Fri Apr 18 21:37:02 IST 2008

Vernon Webb wrote:
> This may be a silly question to some, but I would really like to learn 
> more about what sa-learn does. I have created a folder on my server that 
> I move all my SPAM mail to. Mind you this is only SPAM that is NOT 
> labeled as SPAM. Should I be moving all mail, even mail that is labeled 
> as such as well? And exactly what does this do? I assume that it somehow 
> trains MailScanner that this is SPAM, but how? Does it tell it that the 
> mail addressed and IPs that this mails come from are sending bad mail? 
> Is it only local to my server? Does it report these emails as SPAM to 
> some RBL? Please pardon the intrusion if taken as such, I am only trying 
> to better understand how MailScanner works.

Sa-learn trains the bayes database used by SpamAssassin. It doesn't report to 
RBLs, Razor, or anything else. That's what spamassassin -r is for.

As for feeding, I would strongly suggest not make any considerations other than 
"is this spam or not" when choosing whether to feed a message to sa-learn --spam.

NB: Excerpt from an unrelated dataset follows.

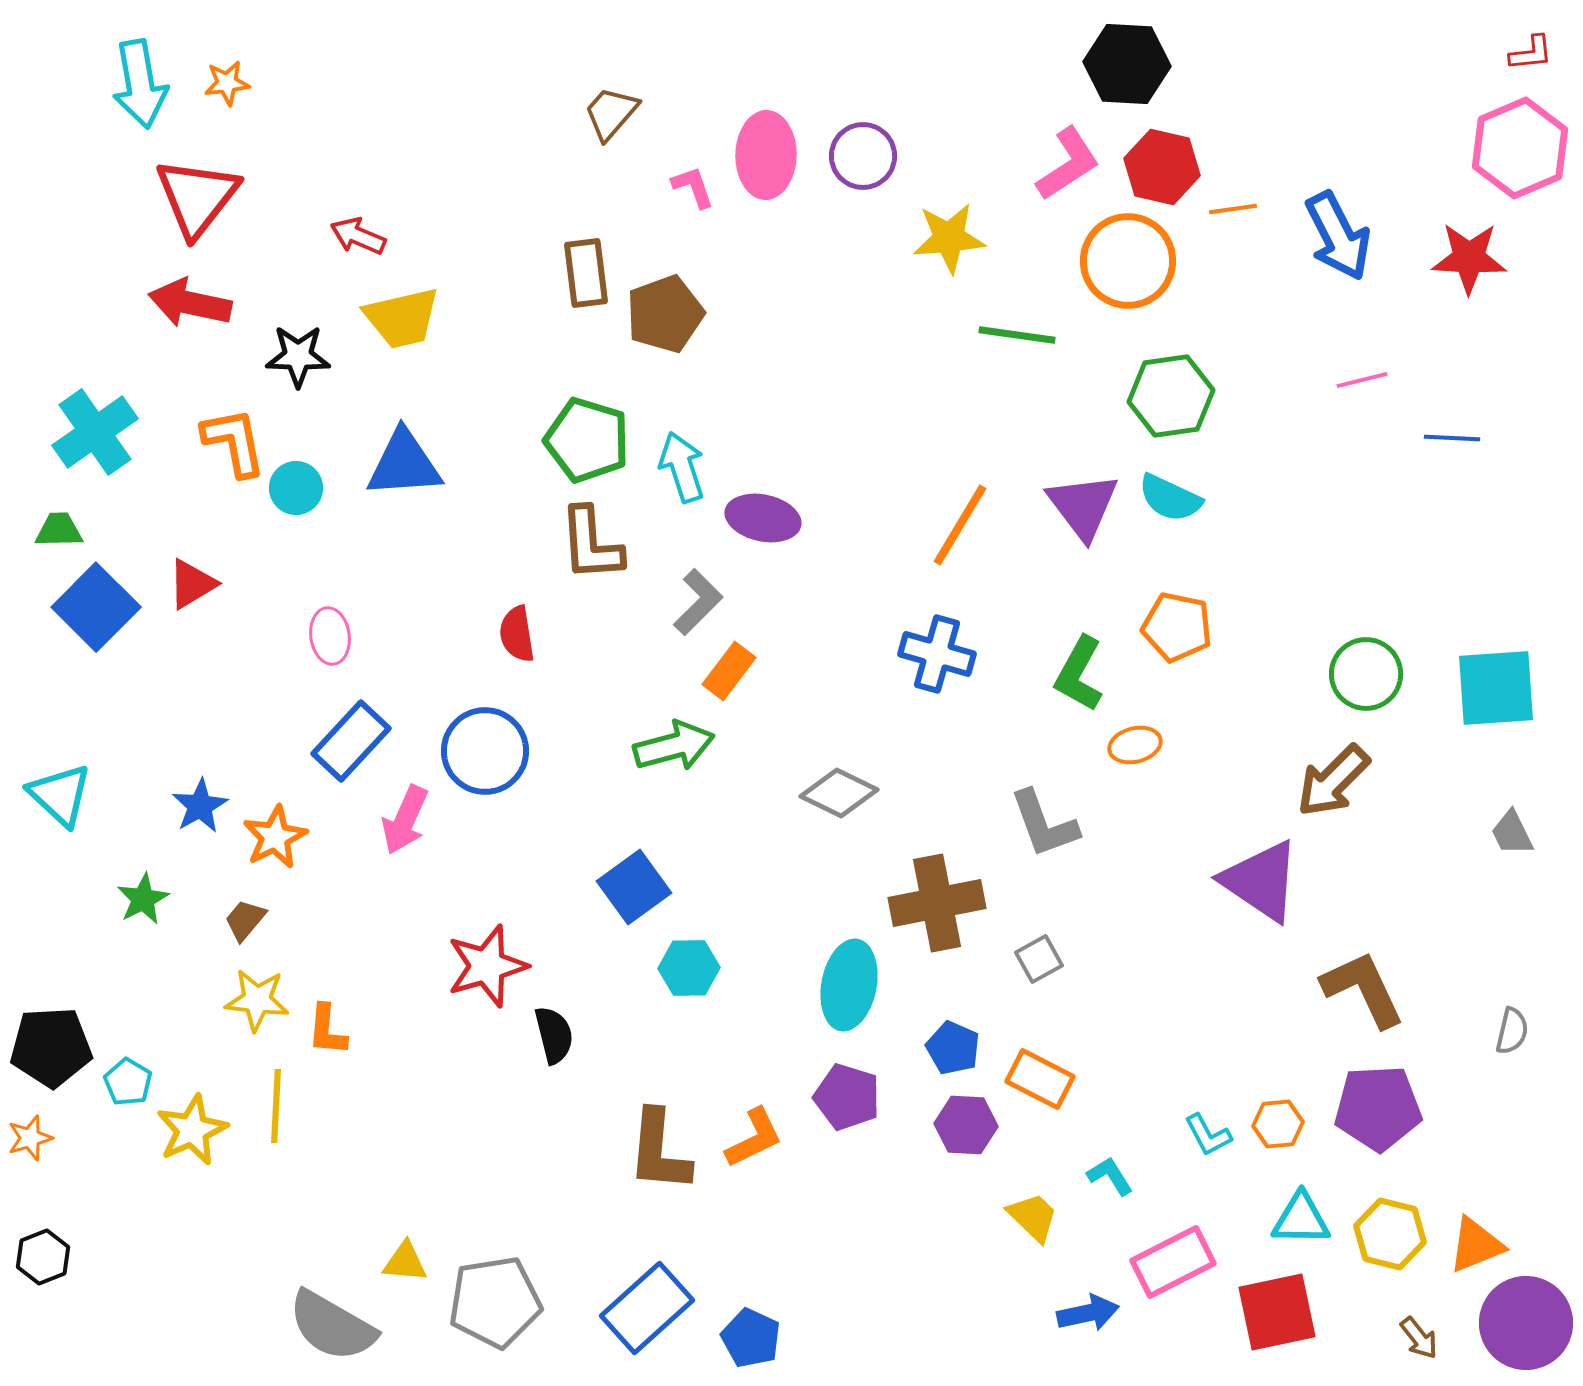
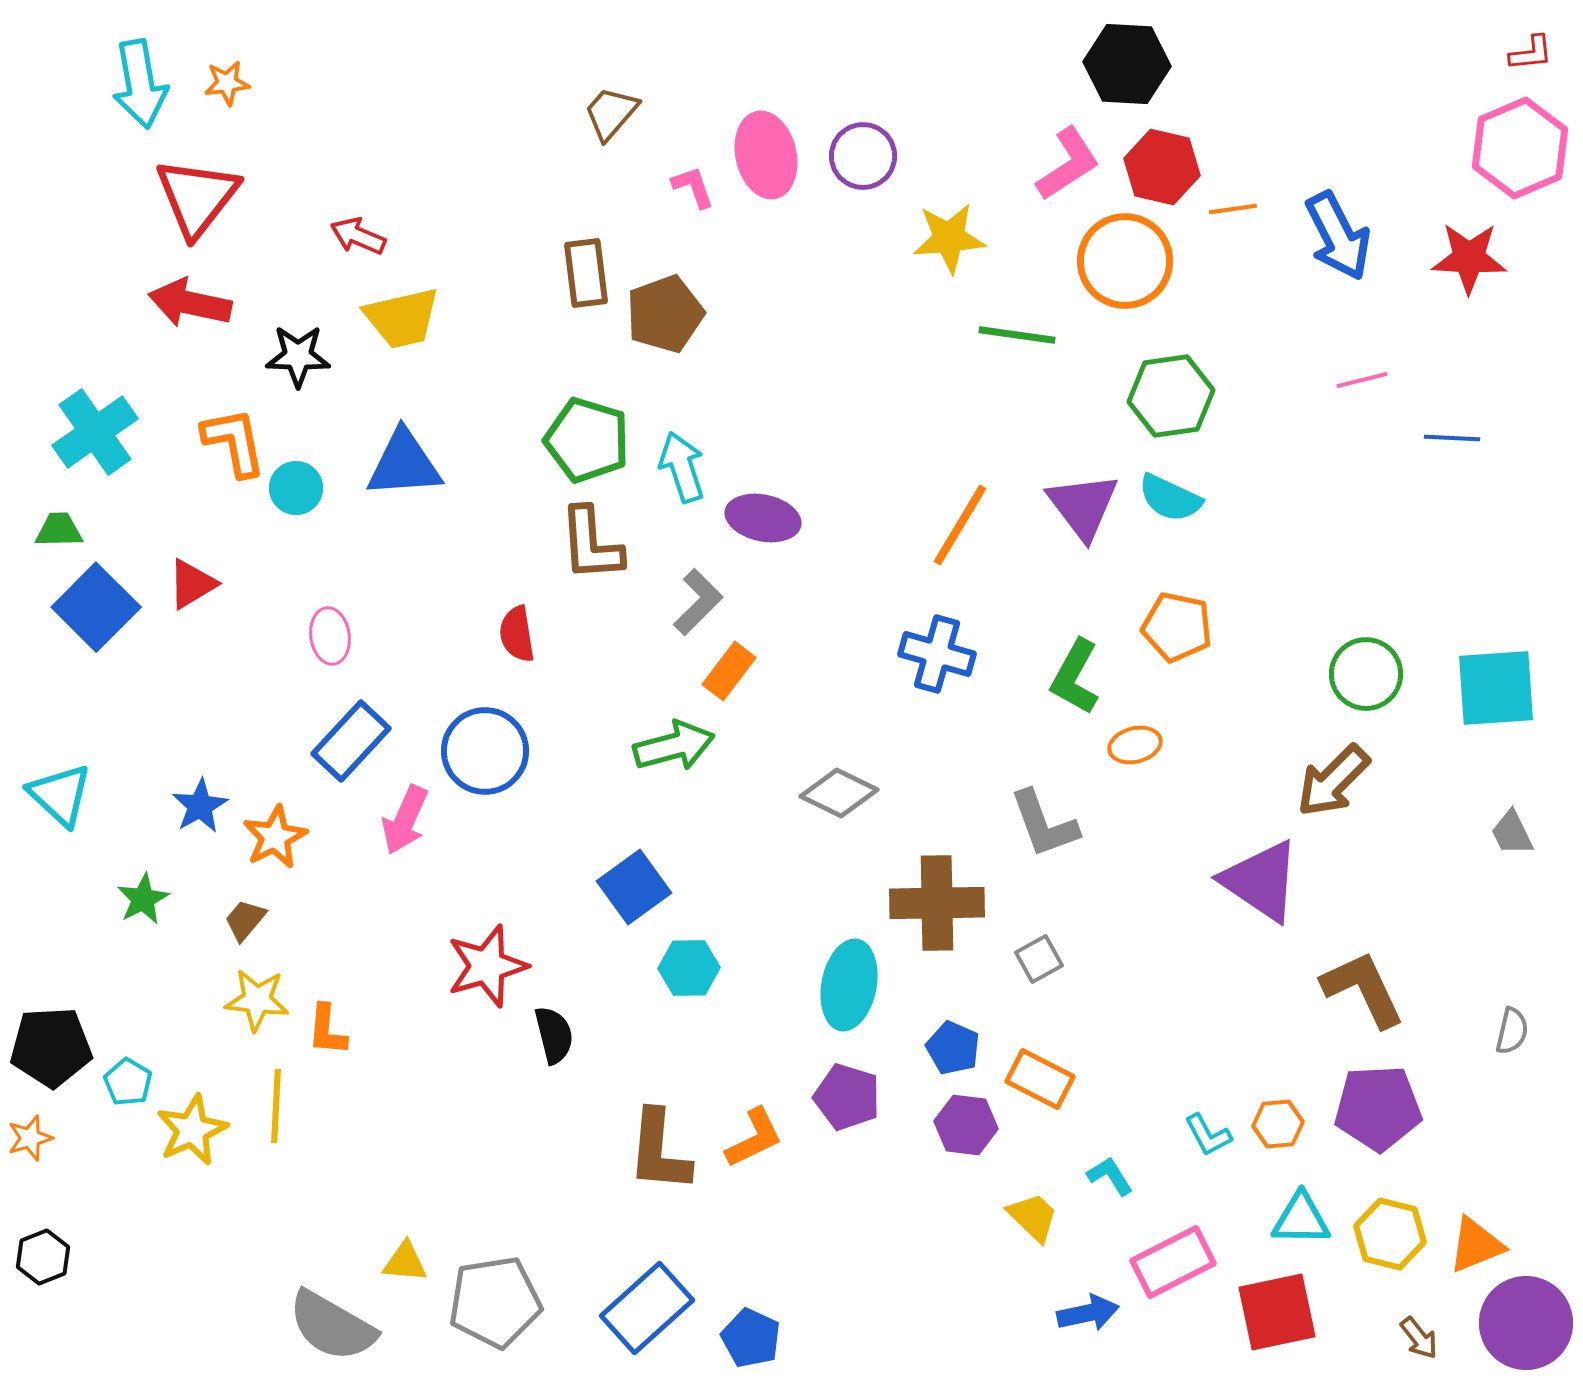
pink ellipse at (766, 155): rotated 14 degrees counterclockwise
orange circle at (1128, 261): moved 3 px left
green L-shape at (1079, 674): moved 4 px left, 3 px down
brown cross at (937, 903): rotated 10 degrees clockwise
purple hexagon at (966, 1125): rotated 4 degrees clockwise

If you're only feeding false negatives, you're introducing a bias into your 
bayes database. That will eventually cause you to miss some of the spam you were 
detecting.

I'd also suggest feeding some nonspam emails to sa-learn with the --ham 
parameter, instead of the --spam parameter.

In general, it's best to give sa-learn a realistic, well balanced diet from your 
email stream. Obviously it would be difficult to hand classify and train every 
message you receive, but that would be the theoretical ideal. Head in that 
direction as far as you can without causing yourself undue stress or hassle.